• _How to complete this task_
Go to the line containing "ความรับผิดชอบท" in the records below and print it and every following line exactly, on through the line containing "ไม่ว่าจะในด้านวิชาการ ดนตรี กีฬา", then stop.

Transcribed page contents
:::::

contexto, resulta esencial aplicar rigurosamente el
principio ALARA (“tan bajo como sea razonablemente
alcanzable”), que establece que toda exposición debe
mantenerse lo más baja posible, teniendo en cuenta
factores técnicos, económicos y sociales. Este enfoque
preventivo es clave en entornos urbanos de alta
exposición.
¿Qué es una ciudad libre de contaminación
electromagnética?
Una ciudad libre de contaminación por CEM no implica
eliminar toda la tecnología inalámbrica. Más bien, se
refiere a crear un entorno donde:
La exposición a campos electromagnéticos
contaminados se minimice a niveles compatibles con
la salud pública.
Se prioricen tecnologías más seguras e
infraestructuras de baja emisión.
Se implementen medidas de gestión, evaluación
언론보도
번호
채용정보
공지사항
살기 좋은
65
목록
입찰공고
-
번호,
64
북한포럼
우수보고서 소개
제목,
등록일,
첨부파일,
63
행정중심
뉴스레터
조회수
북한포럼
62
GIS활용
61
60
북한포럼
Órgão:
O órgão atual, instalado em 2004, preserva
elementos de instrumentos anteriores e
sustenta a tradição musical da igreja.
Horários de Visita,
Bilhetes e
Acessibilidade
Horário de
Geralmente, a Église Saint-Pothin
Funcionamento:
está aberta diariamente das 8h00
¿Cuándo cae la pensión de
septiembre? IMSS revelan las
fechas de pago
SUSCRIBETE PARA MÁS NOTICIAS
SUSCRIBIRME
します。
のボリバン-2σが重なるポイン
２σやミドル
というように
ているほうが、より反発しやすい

:::::

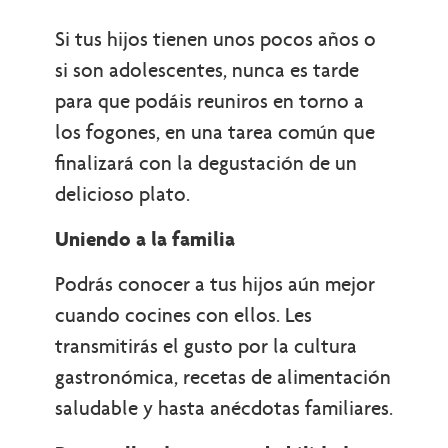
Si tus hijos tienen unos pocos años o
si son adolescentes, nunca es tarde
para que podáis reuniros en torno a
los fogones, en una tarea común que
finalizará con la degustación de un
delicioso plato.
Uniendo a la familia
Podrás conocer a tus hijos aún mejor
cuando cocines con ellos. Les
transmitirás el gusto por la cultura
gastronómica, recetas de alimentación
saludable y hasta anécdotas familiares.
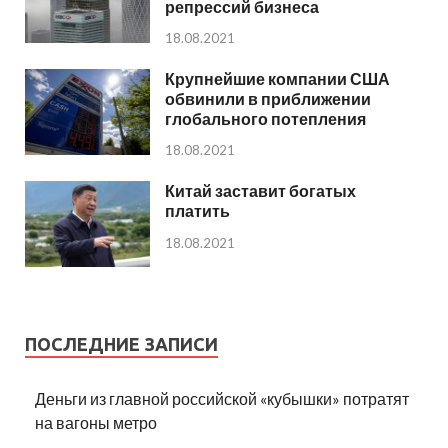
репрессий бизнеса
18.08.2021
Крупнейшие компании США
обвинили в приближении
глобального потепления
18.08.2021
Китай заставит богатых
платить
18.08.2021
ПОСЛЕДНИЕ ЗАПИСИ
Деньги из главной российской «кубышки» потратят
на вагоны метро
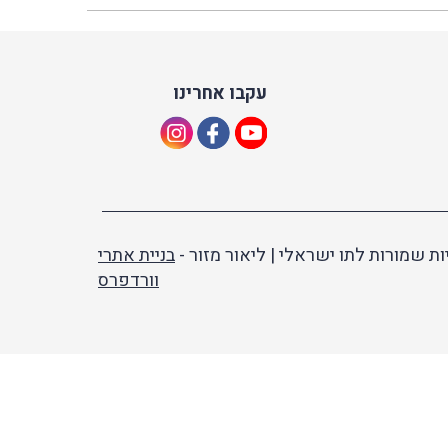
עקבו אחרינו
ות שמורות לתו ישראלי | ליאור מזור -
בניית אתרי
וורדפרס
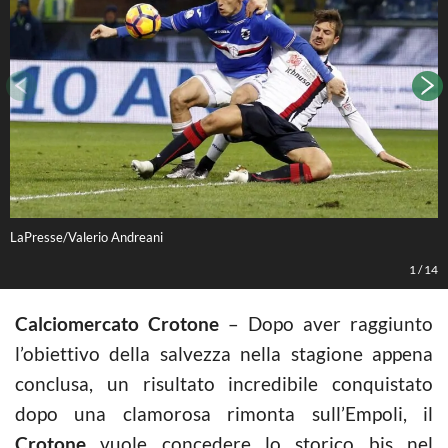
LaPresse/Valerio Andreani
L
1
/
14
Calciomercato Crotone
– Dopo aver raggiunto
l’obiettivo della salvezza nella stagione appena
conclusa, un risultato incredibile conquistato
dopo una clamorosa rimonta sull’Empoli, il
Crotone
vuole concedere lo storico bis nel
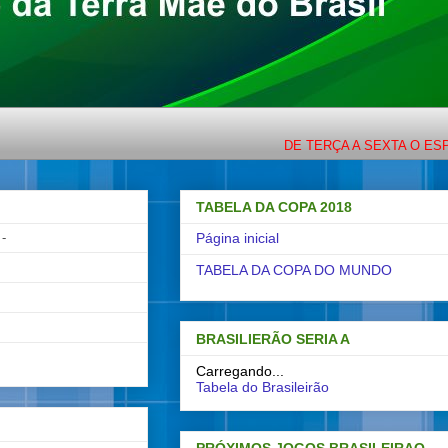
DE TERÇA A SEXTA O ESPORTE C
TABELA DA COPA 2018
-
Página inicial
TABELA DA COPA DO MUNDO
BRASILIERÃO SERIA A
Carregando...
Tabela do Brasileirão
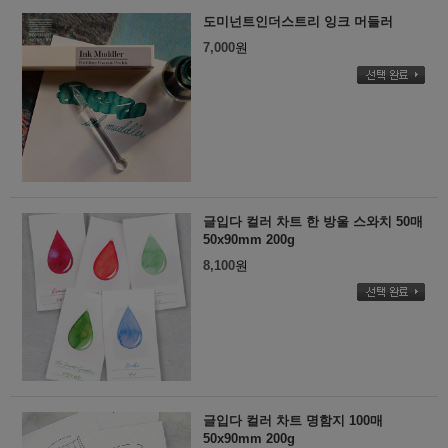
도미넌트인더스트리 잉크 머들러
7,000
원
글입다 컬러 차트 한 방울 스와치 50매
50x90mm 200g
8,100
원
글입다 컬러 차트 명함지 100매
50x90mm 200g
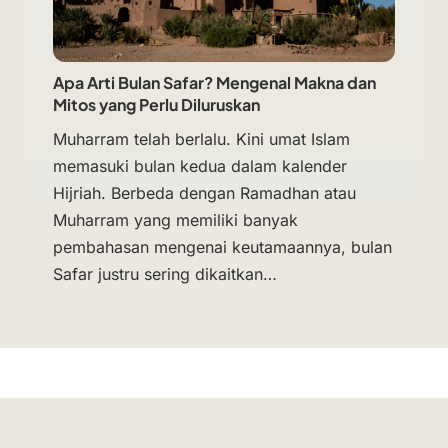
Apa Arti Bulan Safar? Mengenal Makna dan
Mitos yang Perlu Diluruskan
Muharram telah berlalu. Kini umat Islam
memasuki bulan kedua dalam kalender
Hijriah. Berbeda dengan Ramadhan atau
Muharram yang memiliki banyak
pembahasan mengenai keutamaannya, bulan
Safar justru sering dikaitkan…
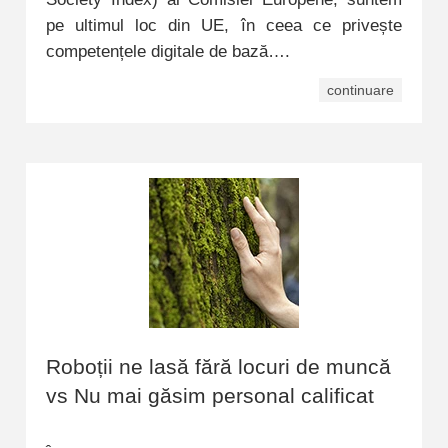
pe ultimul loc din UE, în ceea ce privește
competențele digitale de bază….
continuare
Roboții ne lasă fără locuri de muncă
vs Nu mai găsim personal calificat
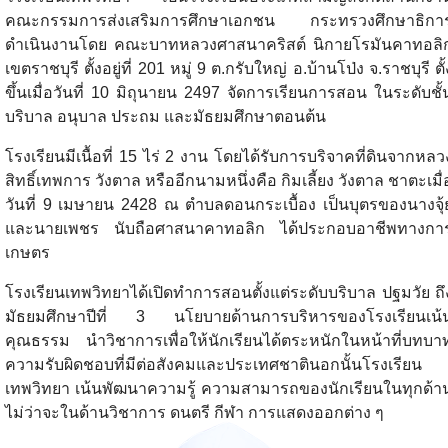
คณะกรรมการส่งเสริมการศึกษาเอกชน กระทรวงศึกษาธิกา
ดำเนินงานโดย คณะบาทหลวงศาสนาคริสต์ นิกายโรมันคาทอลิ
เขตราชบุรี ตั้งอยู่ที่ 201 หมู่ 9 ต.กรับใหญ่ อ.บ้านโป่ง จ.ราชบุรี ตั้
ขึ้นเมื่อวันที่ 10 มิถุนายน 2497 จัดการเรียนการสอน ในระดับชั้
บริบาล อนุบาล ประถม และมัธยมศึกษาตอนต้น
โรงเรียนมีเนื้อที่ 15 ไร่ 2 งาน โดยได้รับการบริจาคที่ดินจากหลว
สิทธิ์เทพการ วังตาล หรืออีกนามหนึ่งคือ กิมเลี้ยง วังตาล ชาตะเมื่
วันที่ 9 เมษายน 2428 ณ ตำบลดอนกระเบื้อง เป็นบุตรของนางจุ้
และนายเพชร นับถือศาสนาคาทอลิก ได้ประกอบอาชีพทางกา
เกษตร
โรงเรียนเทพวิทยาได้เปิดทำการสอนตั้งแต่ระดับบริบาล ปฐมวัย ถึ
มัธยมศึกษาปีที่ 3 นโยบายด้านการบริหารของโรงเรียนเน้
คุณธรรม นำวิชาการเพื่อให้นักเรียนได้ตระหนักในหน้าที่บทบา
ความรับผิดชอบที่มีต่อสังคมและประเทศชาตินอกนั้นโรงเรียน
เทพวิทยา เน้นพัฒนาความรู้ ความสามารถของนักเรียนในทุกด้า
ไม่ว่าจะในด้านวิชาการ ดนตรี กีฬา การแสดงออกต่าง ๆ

:::::

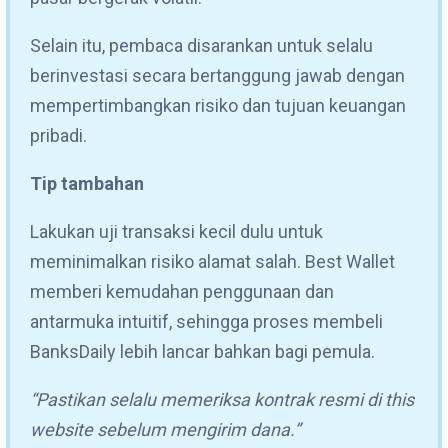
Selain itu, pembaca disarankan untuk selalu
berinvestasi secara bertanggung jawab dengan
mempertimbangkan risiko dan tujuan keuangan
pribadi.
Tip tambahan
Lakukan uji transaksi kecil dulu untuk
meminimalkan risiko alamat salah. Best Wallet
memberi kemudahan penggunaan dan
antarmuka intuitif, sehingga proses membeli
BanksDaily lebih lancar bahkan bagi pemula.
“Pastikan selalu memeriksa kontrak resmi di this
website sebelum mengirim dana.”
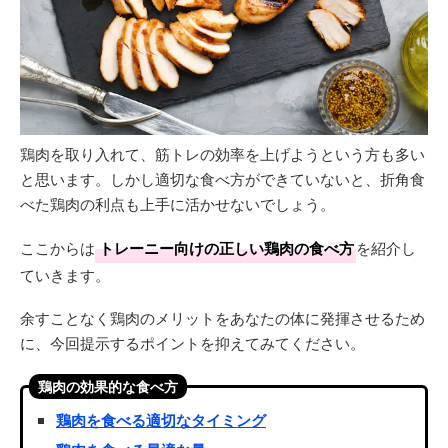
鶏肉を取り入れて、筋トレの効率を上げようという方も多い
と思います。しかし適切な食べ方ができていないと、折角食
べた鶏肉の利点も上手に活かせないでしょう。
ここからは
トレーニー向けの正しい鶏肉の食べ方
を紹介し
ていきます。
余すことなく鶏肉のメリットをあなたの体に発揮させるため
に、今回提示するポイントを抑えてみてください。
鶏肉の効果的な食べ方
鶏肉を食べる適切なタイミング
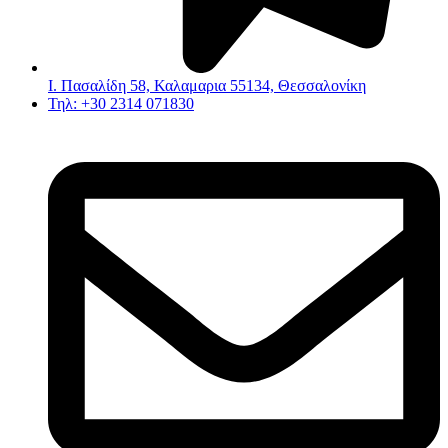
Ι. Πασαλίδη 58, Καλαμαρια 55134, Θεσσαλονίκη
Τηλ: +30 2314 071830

:::::

• _Written answer_
ความรับผิดชอบที่มีต่อสังคมและประเทศชาตินอกนั้นโรงเรียน
เทพวิทยา เน้นพัฒนาความรู้ ความสามารถของนักเรียนในทุกด้า
ไม่ว่าจะในด้านวิชาการ ดนตรี กีฬา การแสดงออกต่าง ๆ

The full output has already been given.